Alongside this year’s elections, students will be asked to vote on a referendum regarding the SU’s current position boycotting the sale of Coca-Cola products in SU shops and in the two campus bars.
The formal wording of the proposal will be as follows: “Do you wish the Students’ Union to lift its existing boycott of Coca-Cola products, thus allowing the Students’ Union to sell Coca-Cola products in its shops and be in a position to accept sponsorship from the Coca-Cola company?”
[1]A majority of Yes votes will mean that the Union will abandon its ban on Coke products, which include Fanta, Sprite, Lilt and Riverrock water.
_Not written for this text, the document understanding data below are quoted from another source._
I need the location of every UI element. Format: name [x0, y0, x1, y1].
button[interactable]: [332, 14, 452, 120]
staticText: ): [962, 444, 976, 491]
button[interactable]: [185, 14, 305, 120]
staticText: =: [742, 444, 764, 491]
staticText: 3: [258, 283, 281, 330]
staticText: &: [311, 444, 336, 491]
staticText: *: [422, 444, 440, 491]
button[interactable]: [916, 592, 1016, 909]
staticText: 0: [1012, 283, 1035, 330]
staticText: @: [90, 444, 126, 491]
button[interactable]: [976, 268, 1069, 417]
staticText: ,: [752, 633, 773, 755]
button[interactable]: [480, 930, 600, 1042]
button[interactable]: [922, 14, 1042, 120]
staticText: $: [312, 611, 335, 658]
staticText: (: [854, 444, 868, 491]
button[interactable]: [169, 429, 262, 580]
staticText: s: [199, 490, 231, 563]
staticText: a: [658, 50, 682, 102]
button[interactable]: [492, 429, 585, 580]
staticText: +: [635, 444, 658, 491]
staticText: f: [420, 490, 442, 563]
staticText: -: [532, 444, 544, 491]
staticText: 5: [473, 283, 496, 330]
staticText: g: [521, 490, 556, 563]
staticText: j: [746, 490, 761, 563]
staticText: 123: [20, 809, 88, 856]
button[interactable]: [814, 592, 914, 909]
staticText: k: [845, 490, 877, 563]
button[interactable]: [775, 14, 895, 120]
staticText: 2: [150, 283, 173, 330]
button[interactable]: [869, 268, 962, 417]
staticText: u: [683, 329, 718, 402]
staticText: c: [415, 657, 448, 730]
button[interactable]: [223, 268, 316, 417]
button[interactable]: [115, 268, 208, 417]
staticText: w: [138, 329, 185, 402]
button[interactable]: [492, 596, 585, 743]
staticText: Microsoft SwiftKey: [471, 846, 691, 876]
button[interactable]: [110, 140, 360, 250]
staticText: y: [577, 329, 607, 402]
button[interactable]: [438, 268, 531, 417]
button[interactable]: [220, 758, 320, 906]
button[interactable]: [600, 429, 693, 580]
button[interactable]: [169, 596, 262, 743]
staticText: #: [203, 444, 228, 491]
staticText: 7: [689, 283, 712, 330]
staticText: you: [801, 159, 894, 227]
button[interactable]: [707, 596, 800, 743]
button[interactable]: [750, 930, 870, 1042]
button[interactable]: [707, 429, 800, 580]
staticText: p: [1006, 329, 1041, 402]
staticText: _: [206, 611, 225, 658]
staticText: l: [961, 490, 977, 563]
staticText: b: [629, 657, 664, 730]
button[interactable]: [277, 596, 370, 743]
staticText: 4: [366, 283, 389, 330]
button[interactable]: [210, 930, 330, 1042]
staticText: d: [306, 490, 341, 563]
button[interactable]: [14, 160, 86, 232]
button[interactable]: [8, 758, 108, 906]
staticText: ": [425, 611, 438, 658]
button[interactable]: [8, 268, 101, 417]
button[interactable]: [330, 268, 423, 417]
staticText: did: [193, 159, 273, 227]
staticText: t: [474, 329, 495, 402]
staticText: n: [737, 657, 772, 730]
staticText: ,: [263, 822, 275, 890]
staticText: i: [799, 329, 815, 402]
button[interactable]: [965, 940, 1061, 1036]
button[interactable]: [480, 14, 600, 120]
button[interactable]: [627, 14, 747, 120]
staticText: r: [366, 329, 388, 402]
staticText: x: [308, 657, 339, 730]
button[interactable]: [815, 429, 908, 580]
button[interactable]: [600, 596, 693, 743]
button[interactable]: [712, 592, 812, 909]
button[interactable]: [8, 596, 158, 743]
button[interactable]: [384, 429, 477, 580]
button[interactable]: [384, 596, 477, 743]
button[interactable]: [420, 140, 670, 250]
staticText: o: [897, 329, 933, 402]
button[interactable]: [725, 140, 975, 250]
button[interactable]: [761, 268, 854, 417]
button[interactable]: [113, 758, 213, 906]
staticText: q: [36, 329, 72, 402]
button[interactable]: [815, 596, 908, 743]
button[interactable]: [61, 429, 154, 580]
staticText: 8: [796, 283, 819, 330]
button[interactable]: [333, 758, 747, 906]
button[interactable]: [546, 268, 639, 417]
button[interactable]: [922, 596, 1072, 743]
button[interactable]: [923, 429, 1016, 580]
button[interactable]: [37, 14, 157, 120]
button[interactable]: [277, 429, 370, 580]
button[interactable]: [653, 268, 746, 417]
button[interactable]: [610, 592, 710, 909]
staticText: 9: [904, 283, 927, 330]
For the referendum’s result to be declared valid, at least ten per cent of the Union’s membership – about 1,900 people – must vote in the ballot.
A majority of No votes will therefore mean that the boycott will continue, and no SU outlets on campus will sell Coca-Cola for the foreseeable future.
The referendum has been called by Union Council after it passed a motion to hold the ballot at a meeting last month. The motion was comprehensively passed, by 47 votes to 6, in acknowledgement of the fact that the overwhelming majority of current students were not members of the SU when the policy was first introduced.
Because the referendum was called by SU Council and not by the usual method of student petition, any interested parties are entitled to come forward as the official ‘Yes’ and ‘No’ agents and to use Union resources to produce printed materials. No formal ‘Yes’ agent had come forward as The University Observer went to print; SU class rep Aideen Carberry has declared herself as the official ‘No’ agent in the referendum, and will be campaigning to uphold the ban.
The current SU policy originates from 2003 when two divisive referenda were held asking students to adopt the boycott, in protest at Coca-Cola’s alleged involvement in the murders of nine of its unionised workers at a Colombian bottling plant. The controversial claims have never been proven – a court in Miami dismissed a case brought against Coca-Cola in respect of the murders – but proponents of the ban insist that Coca-Cola played an organised part in the killings.
An SU committee was formed earlier this year tasked with investigating the allegations made against both Coca-Cola and Nestlé, whose products are also boycotted by UCDSU, and to recommend whether the boycotts should remain in place. The group’s findings have yet to be published, however.
UCD Students’ Union were the first institution in the world to introduce a boycott on Coke products; students’ unions in Trinity College and across the UK have since introduced similar policies.
The most recent referendum on a Coca-Cola boycott in Ireland took place in 2007, when a resounding 63 per cent majority of students in Trinity voted to uphold their ban.